Europe only succeeds if we work together.


The EU

EU Myths

The EU is going to ban curved bananas (Reported passim since 1994).

There are international grading standards for bananas, cucumbers, rhubarb, etc, and these do refer to size and abnormality of shape, but no grade is banned or even restricted from sale by law. The current EU standards are identical to the pre-existing UN, OECD and British ones.
Fishermen will have to wear hairnets (Reported passim since 1992).
The story about fishermen wearing hairnets was an outright invention by members of the British press corps in Brussels, who cooked it up in a bar and filed it as a joke. Similarly, a story about EU rules saying that Bombay Mix had to be re-named Mumbai Mix was invented as a joke by a press agency. Both sources were surprised to find their stories run as true by the UK press.
Circus tightrope walkers will have to wear hard hats (reported in The Times, the Daily Telegraph and the Daily Mail, 23rd July 2003).

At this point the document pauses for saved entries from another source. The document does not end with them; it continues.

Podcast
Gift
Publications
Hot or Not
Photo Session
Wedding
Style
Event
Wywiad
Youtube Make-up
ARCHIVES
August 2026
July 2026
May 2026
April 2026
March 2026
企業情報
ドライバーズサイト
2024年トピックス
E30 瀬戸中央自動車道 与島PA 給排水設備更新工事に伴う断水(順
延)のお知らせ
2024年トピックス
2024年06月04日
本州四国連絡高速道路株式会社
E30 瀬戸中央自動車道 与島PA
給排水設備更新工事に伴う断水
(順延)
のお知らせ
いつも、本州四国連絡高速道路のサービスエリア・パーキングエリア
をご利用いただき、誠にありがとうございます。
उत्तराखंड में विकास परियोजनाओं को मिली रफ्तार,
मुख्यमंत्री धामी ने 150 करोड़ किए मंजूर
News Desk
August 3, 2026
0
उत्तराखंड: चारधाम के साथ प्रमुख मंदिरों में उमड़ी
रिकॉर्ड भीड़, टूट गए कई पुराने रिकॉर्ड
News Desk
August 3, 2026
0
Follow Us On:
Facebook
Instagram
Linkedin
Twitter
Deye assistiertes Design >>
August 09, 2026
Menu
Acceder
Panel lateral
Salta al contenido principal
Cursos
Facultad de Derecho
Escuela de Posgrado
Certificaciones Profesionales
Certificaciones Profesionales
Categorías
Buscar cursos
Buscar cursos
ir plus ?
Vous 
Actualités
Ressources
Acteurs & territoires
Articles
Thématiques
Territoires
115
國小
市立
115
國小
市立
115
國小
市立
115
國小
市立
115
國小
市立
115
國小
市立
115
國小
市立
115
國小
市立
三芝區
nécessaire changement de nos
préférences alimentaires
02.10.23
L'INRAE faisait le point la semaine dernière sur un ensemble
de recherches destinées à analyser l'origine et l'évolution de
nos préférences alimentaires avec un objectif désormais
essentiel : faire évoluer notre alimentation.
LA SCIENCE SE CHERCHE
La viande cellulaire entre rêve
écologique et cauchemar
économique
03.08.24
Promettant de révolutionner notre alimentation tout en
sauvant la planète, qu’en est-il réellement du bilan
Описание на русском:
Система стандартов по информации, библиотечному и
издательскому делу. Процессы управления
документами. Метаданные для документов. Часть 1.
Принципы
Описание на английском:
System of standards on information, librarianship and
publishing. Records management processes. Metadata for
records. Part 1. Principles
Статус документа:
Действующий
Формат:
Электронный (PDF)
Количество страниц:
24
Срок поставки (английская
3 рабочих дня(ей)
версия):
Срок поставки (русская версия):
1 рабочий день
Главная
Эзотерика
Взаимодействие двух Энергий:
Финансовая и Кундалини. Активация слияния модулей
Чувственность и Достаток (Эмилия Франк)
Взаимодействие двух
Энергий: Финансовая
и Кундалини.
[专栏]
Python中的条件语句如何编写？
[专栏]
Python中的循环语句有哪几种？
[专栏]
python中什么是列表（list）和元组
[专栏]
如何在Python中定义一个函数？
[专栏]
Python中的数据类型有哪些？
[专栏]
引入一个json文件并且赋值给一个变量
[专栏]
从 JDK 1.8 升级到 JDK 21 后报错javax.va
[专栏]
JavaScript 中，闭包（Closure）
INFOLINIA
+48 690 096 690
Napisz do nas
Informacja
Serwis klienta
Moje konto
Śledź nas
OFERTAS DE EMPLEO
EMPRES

The Working at Height Directive does require member states to implement safety rules, but applies only to industrial or construction contexts and not to circus performers. No restrictions are imposed by regulation, EU or otherwise.

The EU spends over a billion euros a year on translation.

EU Procedure

It is often implied that the Commission can legislate without consulting the governments of member states. In reality, all EU legislation passes through a legislative process involving both the European Parliament and the Council of the European Union (composed of national ministers).

If legislation is to be adopted it must be accepted by the Parliament in most cases and by the Council in all cases.

British women are the heaviest in the EU. British men came second to Malta.

France has 36,782 mayors - more than 40% of all the mayors in the 27 countries of the EU.

More Misconceptions

Britain is no longer classified as an island.
The origin of this was when an EU study examining the problems of island communities made it clear that its terms of reference did not include Britain).
Kilts are defined as women's wear.
A study of clothing sales by the UK Office of National Statistics, not the EU, made the oversight of not leaving a space for kilts on the form in the menswear section - there has not been any sort of comment by the EU on this subject.
Pigs have to be given toys.
There is absolutely no mention of toys in the EU's pig welfare regulations.
Sausages are going to be re-named ‘emulsified high-fat offal tubes’.
This one is from Yes, Minister.

Only 8 - 14% of British laws are made in the EU.

European Flag

There are 12 stars on the EU flag but when the flag was adopted in 1955 the Council of Europe already had 15 members, and the EU now has 28. It was never the intention that the stars should correspond to the number of member states as they do on the US flag. On the contrary, 12 was chosen for its very lack of political connotations combined with its general ubiquity in European culture: 12 points on the clock face, months of the year, symbols in the Zodiac, apostles, Caesars and Olympian gods.
The 13 stripes on the US flag refer to the 13 colonies which founded the Union. The starry section on its own was flown on US warships until 2002, and in that capacity is still called the ‘Union Jack’ in America.


To enter Europe, you must have a valid passport with a photograph of yourself in which you look like you are being booked on charges of soliciting sheep.

The EU has 23 official languages and 506 possible language interpretation combinations.